Commander Howard Gilmore.

"Take her down". These were the last words of Commander Howard Gilmore, as he lay wounded on the deck of USS Growler.

During the fourth patrol of Growler, Captain Gilmore located and plotted a convoy of Japanese ships. The visibility conditions were very poor as he closed in for a surface attack A Japanese gunboat assigned to protect the convoy turned towards Growler and in the poor light collided with the submarine "head on" at seventeen knots. Growler heeled over from the collision and as it righted its self in the water the gunboat opened fire with its fifty-caliber machine gun killing all the people on the deck and mortally wounding the Captain.

The executive officer was below in the conning tower. He immediately took over command and took the submarine down following Captain Gilmore's last order. Growler came to the surface about thirty minutes later to find the damaged gunboat gone along with the rest of the enemy fleet.

Commander Richard O'Kane

Commander O'Kane was skipper of USS Tang in October of 1944 when a circular running torpedo he had just fired came back and sunk his submarine. Tang was leading all submarines in the number of ships sunk when that accident occurred.

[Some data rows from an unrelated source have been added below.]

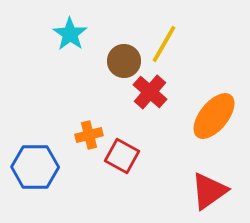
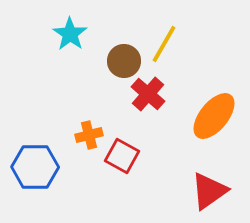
red cross: moved 2 px left, 2 px down
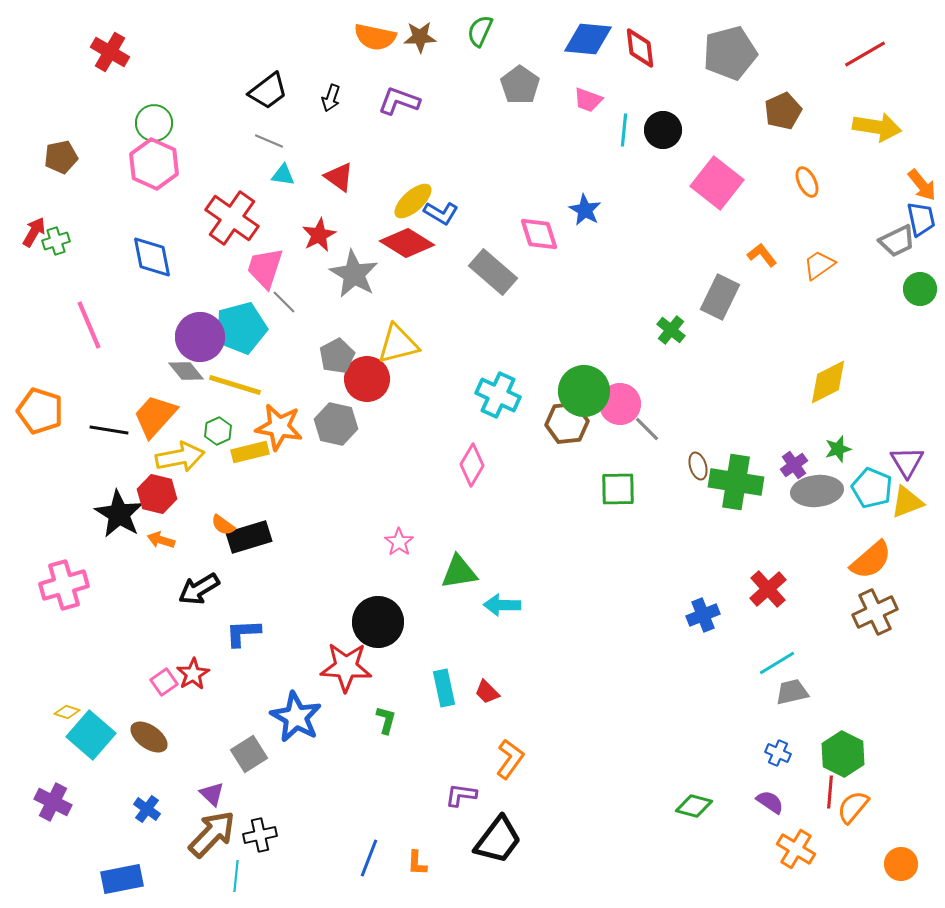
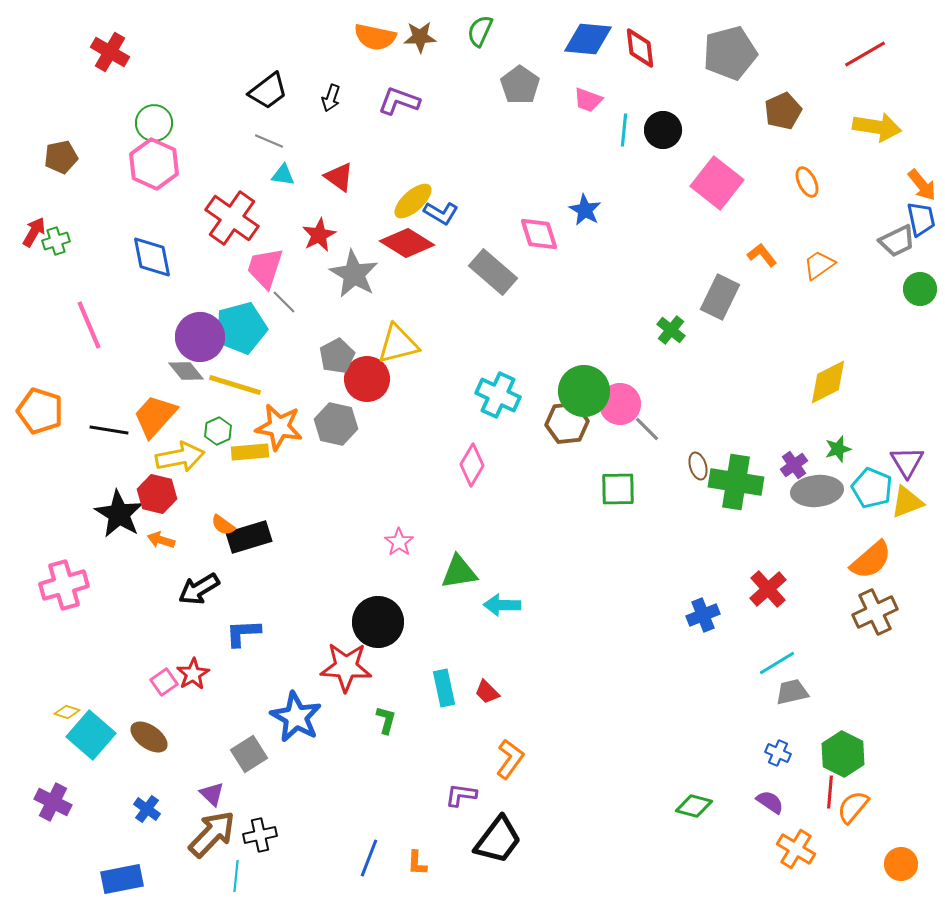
yellow rectangle at (250, 452): rotated 9 degrees clockwise
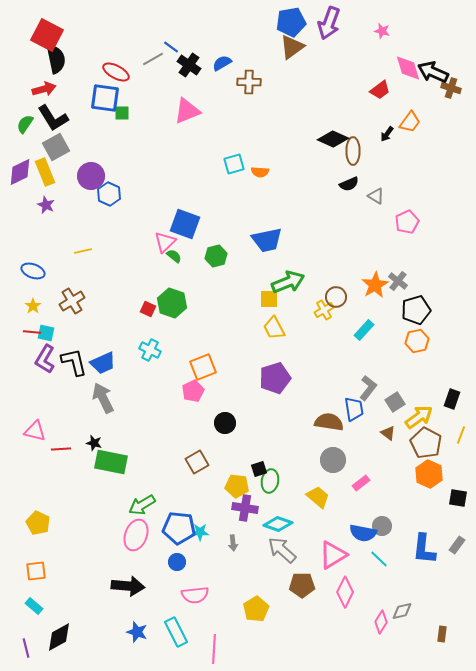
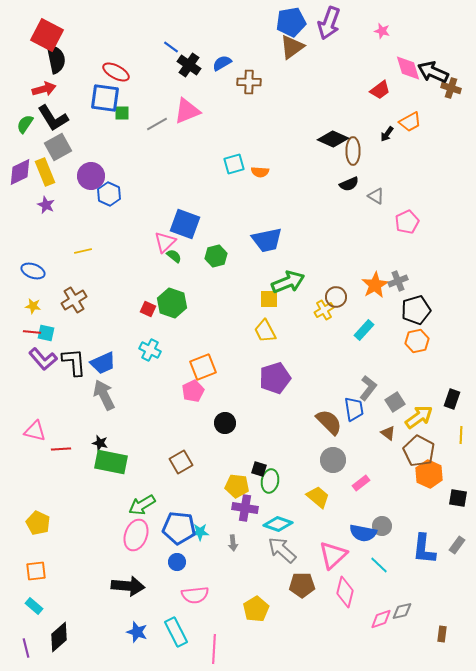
gray line at (153, 59): moved 4 px right, 65 px down
orange trapezoid at (410, 122): rotated 25 degrees clockwise
gray square at (56, 147): moved 2 px right
gray cross at (398, 281): rotated 30 degrees clockwise
brown cross at (72, 301): moved 2 px right, 1 px up
yellow star at (33, 306): rotated 28 degrees counterclockwise
yellow trapezoid at (274, 328): moved 9 px left, 3 px down
purple L-shape at (45, 359): moved 2 px left; rotated 72 degrees counterclockwise
black L-shape at (74, 362): rotated 8 degrees clockwise
gray arrow at (103, 398): moved 1 px right, 3 px up
brown semicircle at (329, 422): rotated 36 degrees clockwise
yellow line at (461, 435): rotated 18 degrees counterclockwise
black star at (94, 443): moved 6 px right
brown pentagon at (426, 443): moved 7 px left, 8 px down
brown square at (197, 462): moved 16 px left
black square at (259, 469): rotated 35 degrees clockwise
pink triangle at (333, 555): rotated 12 degrees counterclockwise
cyan line at (379, 559): moved 6 px down
pink diamond at (345, 592): rotated 12 degrees counterclockwise
pink diamond at (381, 622): moved 3 px up; rotated 40 degrees clockwise
black diamond at (59, 637): rotated 12 degrees counterclockwise
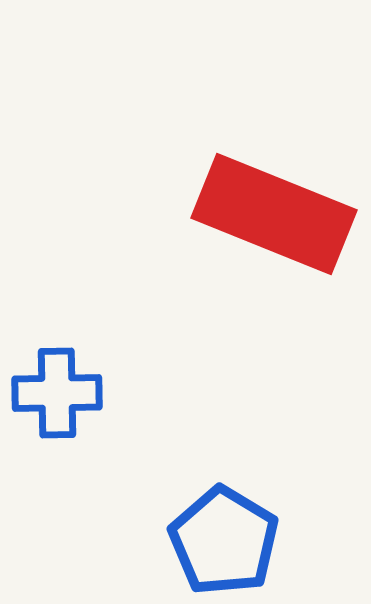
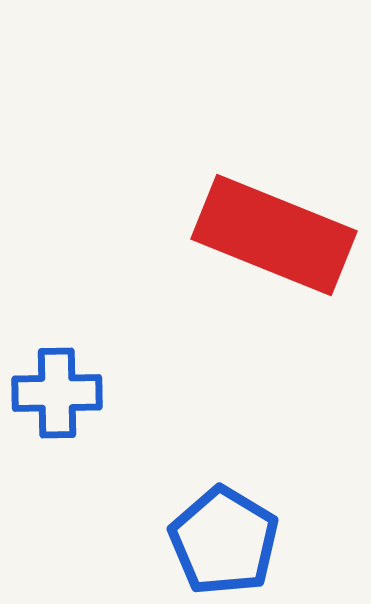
red rectangle: moved 21 px down
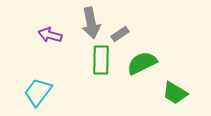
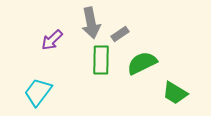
purple arrow: moved 2 px right, 5 px down; rotated 60 degrees counterclockwise
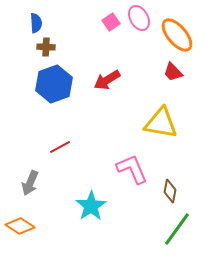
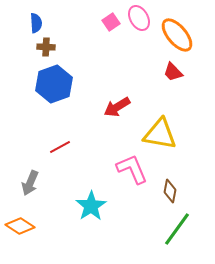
red arrow: moved 10 px right, 27 px down
yellow triangle: moved 1 px left, 11 px down
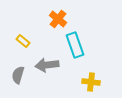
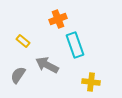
orange cross: rotated 30 degrees clockwise
gray arrow: rotated 35 degrees clockwise
gray semicircle: rotated 18 degrees clockwise
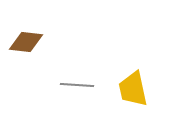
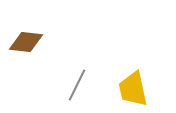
gray line: rotated 68 degrees counterclockwise
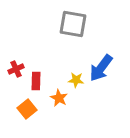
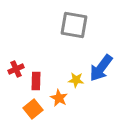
gray square: moved 1 px right, 1 px down
orange square: moved 6 px right
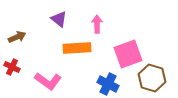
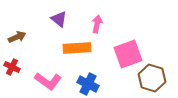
pink arrow: rotated 12 degrees clockwise
blue cross: moved 20 px left
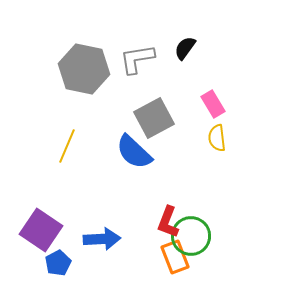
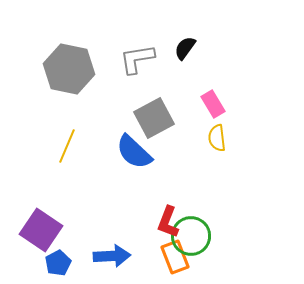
gray hexagon: moved 15 px left
blue arrow: moved 10 px right, 17 px down
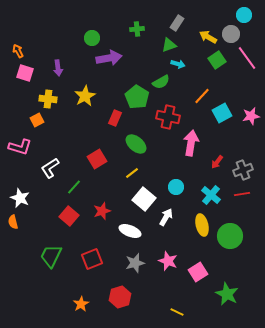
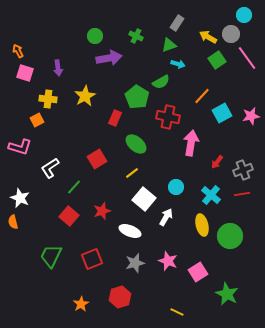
green cross at (137, 29): moved 1 px left, 7 px down; rotated 32 degrees clockwise
green circle at (92, 38): moved 3 px right, 2 px up
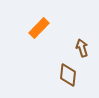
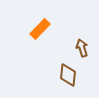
orange rectangle: moved 1 px right, 1 px down
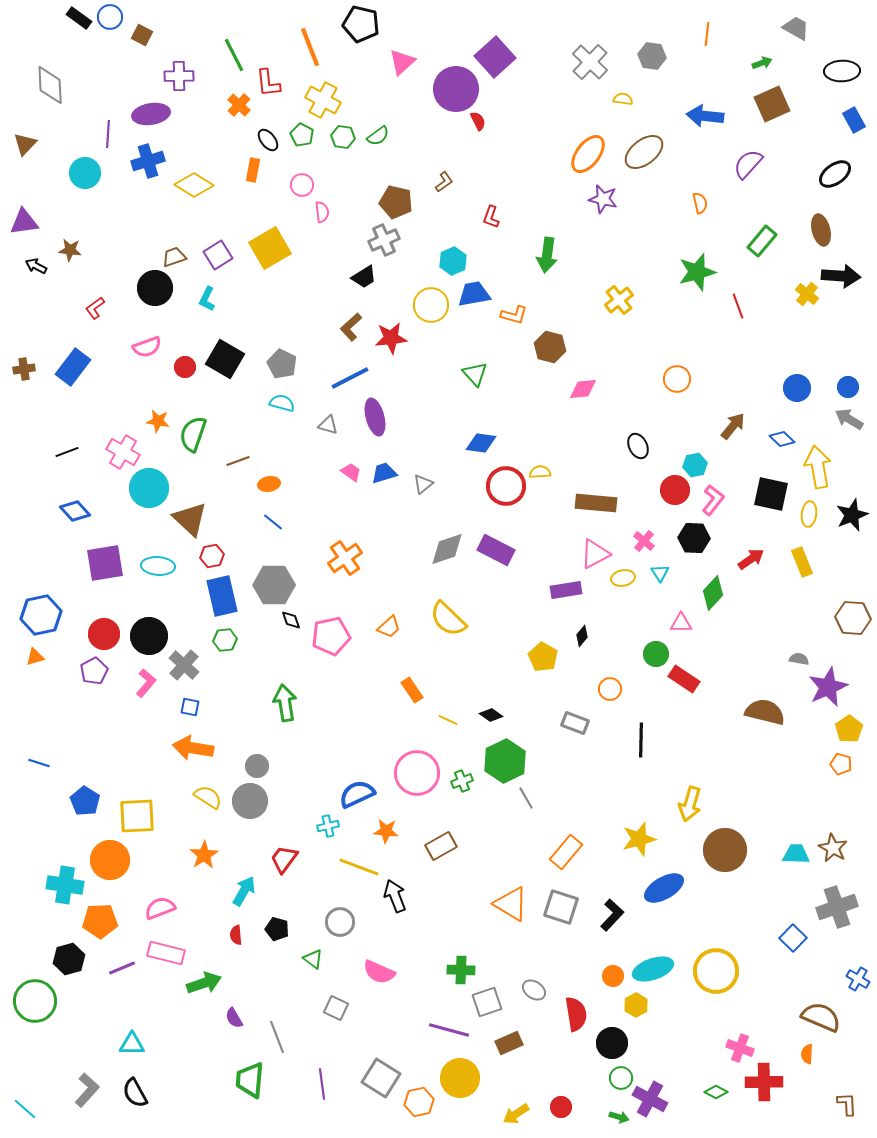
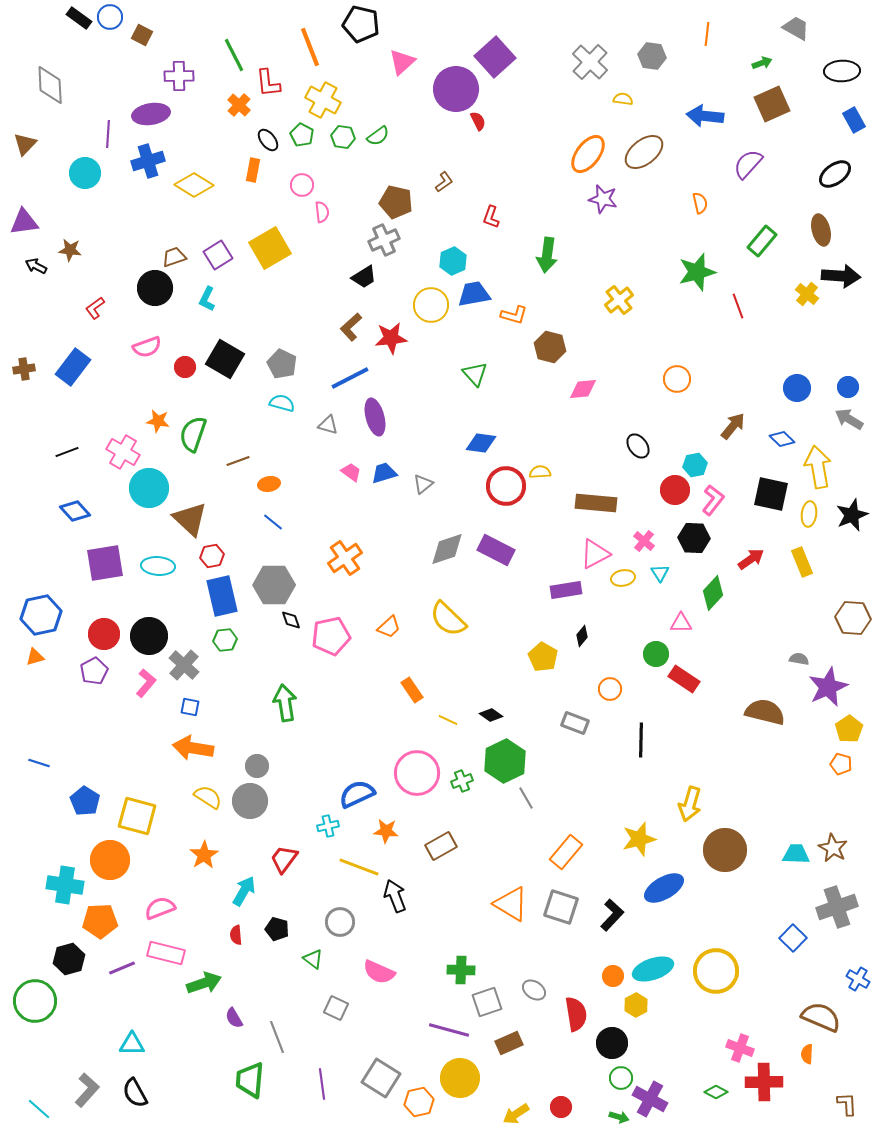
black ellipse at (638, 446): rotated 10 degrees counterclockwise
yellow square at (137, 816): rotated 18 degrees clockwise
cyan line at (25, 1109): moved 14 px right
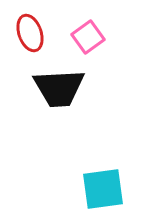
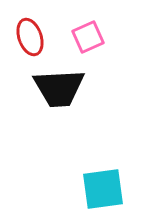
red ellipse: moved 4 px down
pink square: rotated 12 degrees clockwise
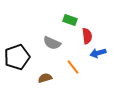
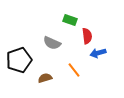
black pentagon: moved 2 px right, 3 px down
orange line: moved 1 px right, 3 px down
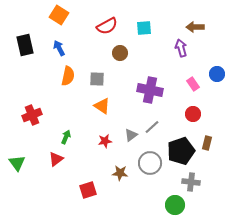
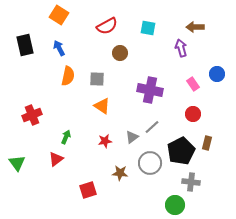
cyan square: moved 4 px right; rotated 14 degrees clockwise
gray triangle: moved 1 px right, 2 px down
black pentagon: rotated 8 degrees counterclockwise
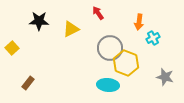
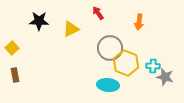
cyan cross: moved 28 px down; rotated 32 degrees clockwise
brown rectangle: moved 13 px left, 8 px up; rotated 48 degrees counterclockwise
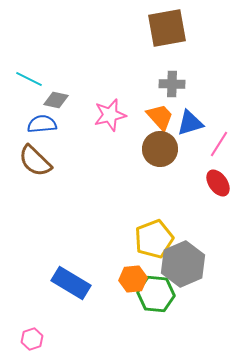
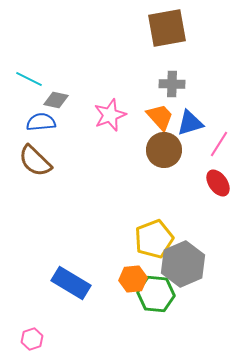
pink star: rotated 8 degrees counterclockwise
blue semicircle: moved 1 px left, 2 px up
brown circle: moved 4 px right, 1 px down
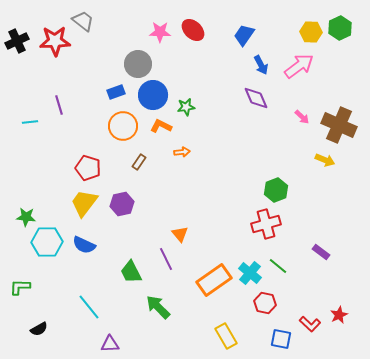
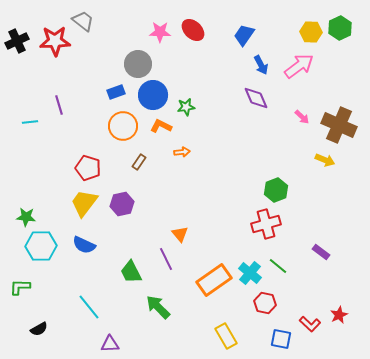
cyan hexagon at (47, 242): moved 6 px left, 4 px down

On October twenty third nineteen forty-four he had attacked a convoy and hit seven ships with his torpedoes. The next day, on the twenty fourth another convoy appeared and once again O'Kane went in for the attack. His first shot hit a tanker; the second hit a troop transport and stopped her dead in the water. A third shot hit a destroyer trying to protect the other two vessels.

With two torpedoes left in the tubes Captain O'Kane went in on the surface to finish off the crippled troopship. The first torpedo headed straight for its mark but the second made a hairpin turn and headed back towards Tang. O'Kane called for a hard rudder and emergency speed, but it was too late. The torpedo struck Tang in the stern sending the Captain and other deck personnel into the ocean, and the submarine to the bottom in 180 feet of water.

A total of five people survived the sinking. They were picked up by a Japanese destroyer escort that was retrieving survivors of the ships Tang had just sunk. The submarine survivors were clubbed and beaten unmercifully. Commander O'Kane and the other survivors spent the remainder of the war in various Japanese prison camps.

Commander Lawson P. Ramage

Captain "Red" Ramage earned his medal on July 23,1944 by driving into the center of a well protected Japanese convoy in the middle of the night and shooting at everything that was floating. He had torpedoes coming out of both the bow and stern tubes of USS Parche. There was so much confusion that some of the Japanese ships were shooting at each other. The battle lasted for a total of forty-six minutes and ended when four Japanese ships went to the bottom and another steamed away seriously wounded.

Commander George Street

Commander Street took command of the brand new submarine USS Tirante in the autumn of 1944. She left Pearl Harbor on March 3rd and returned on April 25th after attacking twelve enemy vessels and sinking half of them, along with shooting up the rest. On April 14th Street earned his medal by steaming into a Japanese harbor and shooting every torpedo he had at the enemy ships moored there for safe keeping. He entered the harbor on the surface after having traveled many miles through shallow water where he could not dive, and through minefields the Japanese had laid to protect the ships in the harbor. On the way home he shot up a 100-ton ship with gunfire and picked up two downed Japanese aviators that he brought back as prisoners. Tirante did all of this in a fifty-two day period.